The Syrian Army’s main forces are advancing toward Aleppo; meanwhile, the Russian Air Force is bombing relentlessly; its Navy held a large drill off the Syria coast on 3 December with test launches of hypersonic and Kalibr cruise missiles; and Wagner and the Iraqi Hash’ad forces (Iraqi PM forces that are now part of the Iraqi army) are grouping on the ground in support of the Syrian Army.
Israeli Intelligence Chief’s lately have begun to scent problems with this ‘clever initiative’ that dovetails so exactly with Israel’s pause in the Lebanon fighting; With the supply route from Syria cut, Israel then – in theory – would be in a position to commence ‘Part Two’ of its attempted onslaught on Hizbullah.
But wait … Israeli Channel 12 reports the possibility that events in Syria are creating threats against Israel “where Israel would be required to act”.
Shades of ‘Kursk’ – rather than Hizbullah being weakened, Israel adds to its military commitments? Erdogan too, may have wrong-footed himself with this gamble. He has infuriated Moscow and Tehran, and is being flailed at home for siding with the U.S. and America against the Palestinians. Further, he has drawn no Arab support (apart from a Qatari studied ambivalence).

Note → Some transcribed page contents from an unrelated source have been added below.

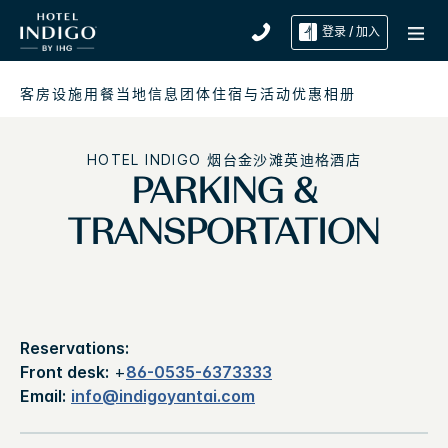
登录 / 加入
客房
设施
用餐
当地信息
团体住宿与活动
优惠
相册
HOTEL INDIGO
烟台金沙滩英迪格酒店
PARKING &
TRANSPORTATION
Reservations:
Front desk:
+
86-0535-6373333
Email:
info@indigoyantai.com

Yes, Erdogan has cards to play in the relationship with Putin (control of naval access to the Black Sea, tourism and energy), but Russia is an ascendant great power and can afford to play some hardball in negotiations with a weakened Erdogan. Iran also has cards to play: ‘You, Erdogan, equipped the jihadists with Ukrainian drones; We can deliver the same to the Kurdish Workers Party’.
In the background is the bellicose language emerging from Team Trump, some of whom take harshly aggressive and hardline positions. These Israel-Firster and hawkish appointees by Trump likely emit their bluster as much to project an image of Trumpist strength to the American public, as to project a substantive project.

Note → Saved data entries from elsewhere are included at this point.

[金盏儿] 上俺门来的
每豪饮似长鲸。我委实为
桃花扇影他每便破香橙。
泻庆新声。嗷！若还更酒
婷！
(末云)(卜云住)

Trump is known for waving a big stick – and when he has played that tune for a little while, he slips in from behind, to complete a deal.
So we have had (from Trump): “If the hostages are not released prior to January 20, 2025, the date that I proudly assume Office as President of the United States, there will be ALL HELL TO PAY in the Middle East”.
In the ‘Middle East’? To whom exactly is this addressed? And what does it suggest? (No mention of the thousands of Palestinian detainees and prisoners held by Israel)? Sounds more like Trump has sipped at the Israeli Kool-Aid: ‘All problems derive from Iran’; Israel is the innocent adrift a sea of regional malignity.
Trump’s disciples believe Trump will impose his will to achieve ‘quiet’ in the Middle East – and impose on Putin an end to the Ukraine War. They are convinced Trump can ‘cut a deal’ in the form of an offer to Putin that he cannot refuse. (For, ‘the current ‘owners of the world’ are never going to let China/Russia just waltz in, form BRICS and assume the position of World Hegemon’).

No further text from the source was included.